The Jeffersonian: Politicks, Sports, and Culture

Thursday, October 27, 2005

Kinky: Picking Up The Canine Vote

Kinky Friedman stopped by the Bexar County Humane Society yesterday:

Bolstering his reputation as a different breed of candidate (ed note: ba dum bum), Kinky Friedman brought his unorthodox campaign for governor to San Antonio on Wednesday, pressing paws with animals at the Humane Society of Bexar County.

"It beats kissin' babies," he said with a chuckle.

The eccentric humorist, pet lover and aspiring political candidate has injected a note of levity into the 2006 governor's race with his unconventional strategy that includes cartoons and talking action figures.

Not a bad stop, I mean, what kinds of person hates animals? Hitler? But that's the good part. The bad part?

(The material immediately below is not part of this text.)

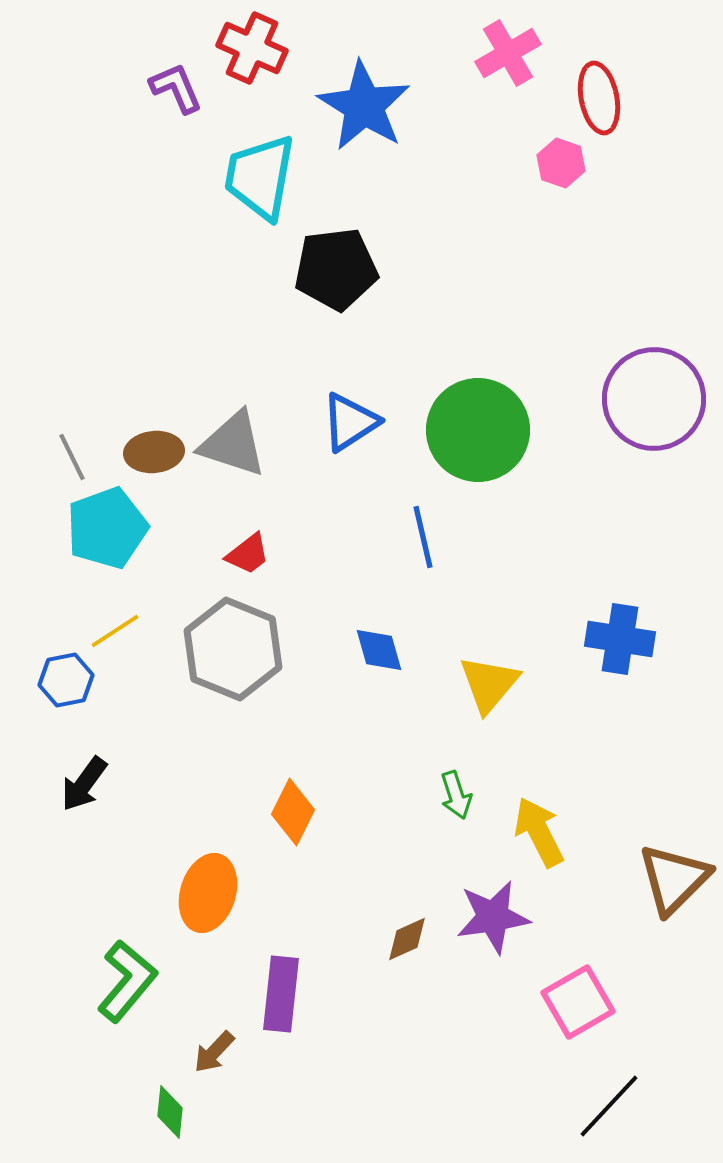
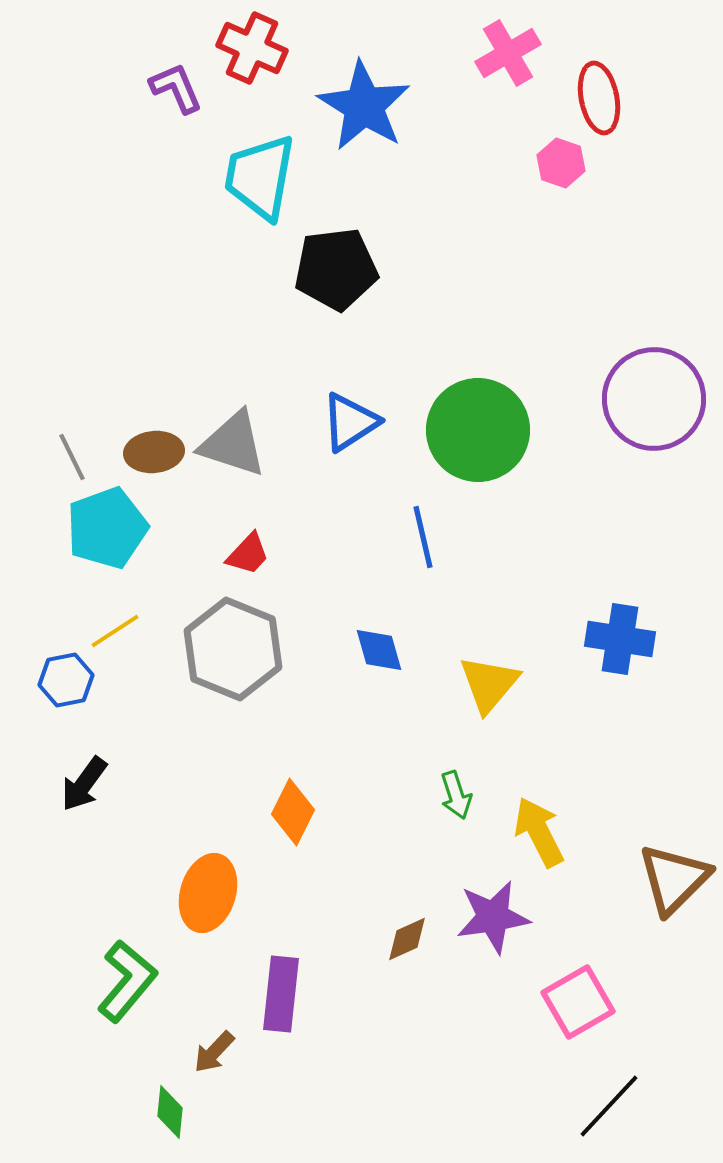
red trapezoid: rotated 9 degrees counterclockwise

He said if elected he would use the Texas Enterprise Fund, designed to attract business to the state, to fund mental health programs, animal shelters and possibly even a plan to lure the New Orleans Saints to Texas.

"We could sure spread it around," he said.

He added that he would like to set up a "special forces unit" on the U.S.-Mexico border to "go after the coyotes" that bring undocumented immigrants across the Rio Grande and often abandon them.

Friedman said he doesn't believe Texas needs a state income tax and should instead pursue things like legalizing casino gambling to rev up the state's revenue stream.

Hmm. So he's for turning the Gubernatorial slush fund into some sort of one-time quasi patronage fund, a "special forces unit" for the border, and no income tax but the legalization of gambling?

And why I should be concerned about Kinky pulling from Bell again?